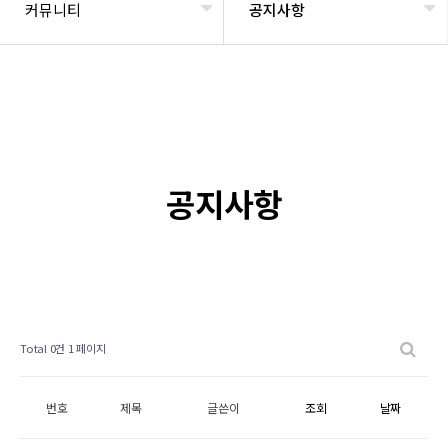
커뮤니티
공지사항
공지사항
Total 0건
1 페이지
번호
제목
글쓴이
조회
날짜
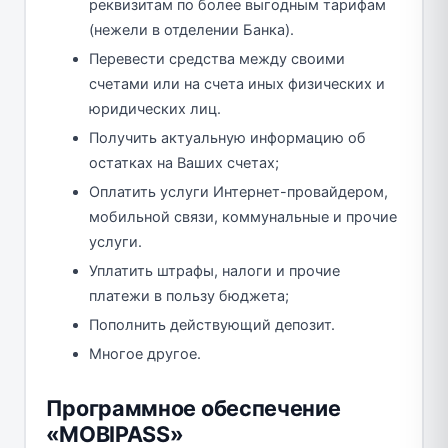
реквизитам по более выгодным тарифам
(нежели в отделении Банка).
Перевести средства между своими
счетами или на счета иных физических и
юридических лиц.
Получить актуальную информацию об
остатках на Ваших счетах;
Оплатить услуги Интернет-провайдером,
мобильной связи, коммунальные и прочие
услуги.
Уплатить штрафы, налоги и прочие
платежи в пользу бюджета;
Пополнить действующий депозит.
Многое другое.
Программное обеспечение
«MOBIPASS»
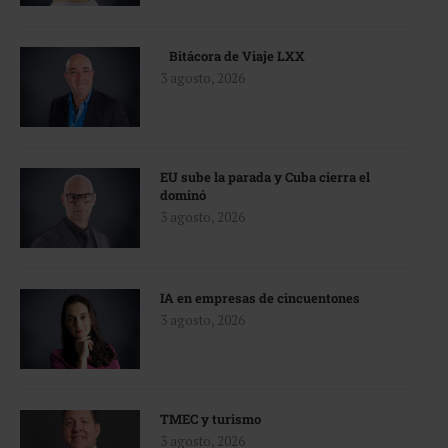
Bitácora de Viaje LXX
3 agosto, 2026
EU sube la parada y Cuba cierra el
dominó
3 agosto, 2026
IA en empresas de cincuentones
3 agosto, 2026
TMEC y turismo
3 agosto, 2026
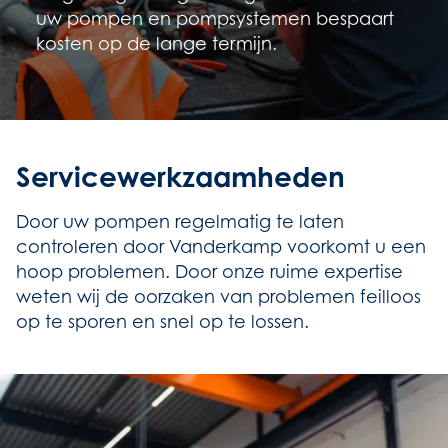
uw pompen en pompsystemen bespaart
kosten op de lange termijn.
Servicewerkzaamheden
Door uw pompen regelmatig te laten
controleren door Vanderkamp voorkomt u een
hoop problemen. Door onze ruime expertise
weten wij de oorzaken van problemen feilloos
op te sporen en snel op te lossen.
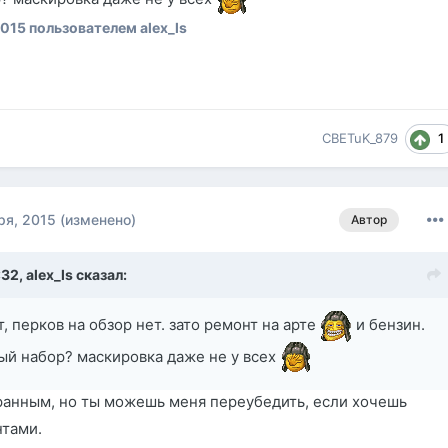
2015
пользователем alex_ls
1
CBETuK_879
ря, 2015
(изменено)
Автор
:32,
alex_ls
сказал:
т, перков на обзор нет. зато ремонт на арте
и бензин.
ый набор? маскировка даже не у всех
ранным, но ты можешь меня переубедить, если хочешь
тами.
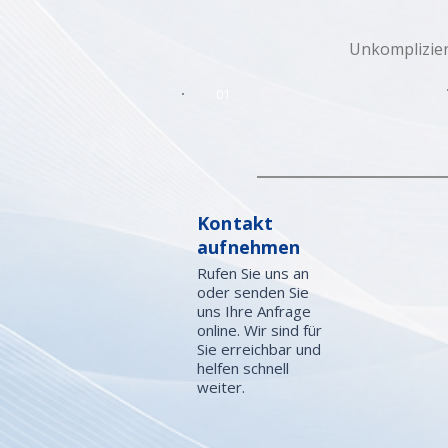
Unkomplizier
01
Kontakt
aufnehmen
Rufen Sie uns an
oder senden Sie
uns Ihre Anfrage
online. Wir sind für
Sie erreichbar und
helfen schnell
weiter.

= = = =

■ **Task goal**: Check each line of the entries for the string "прочие". Copy the lines that have it.

■ **Solution to the exercise**:
мобильной связи, коммунальные и прочие
Уплатить штрафы, налоги и прочие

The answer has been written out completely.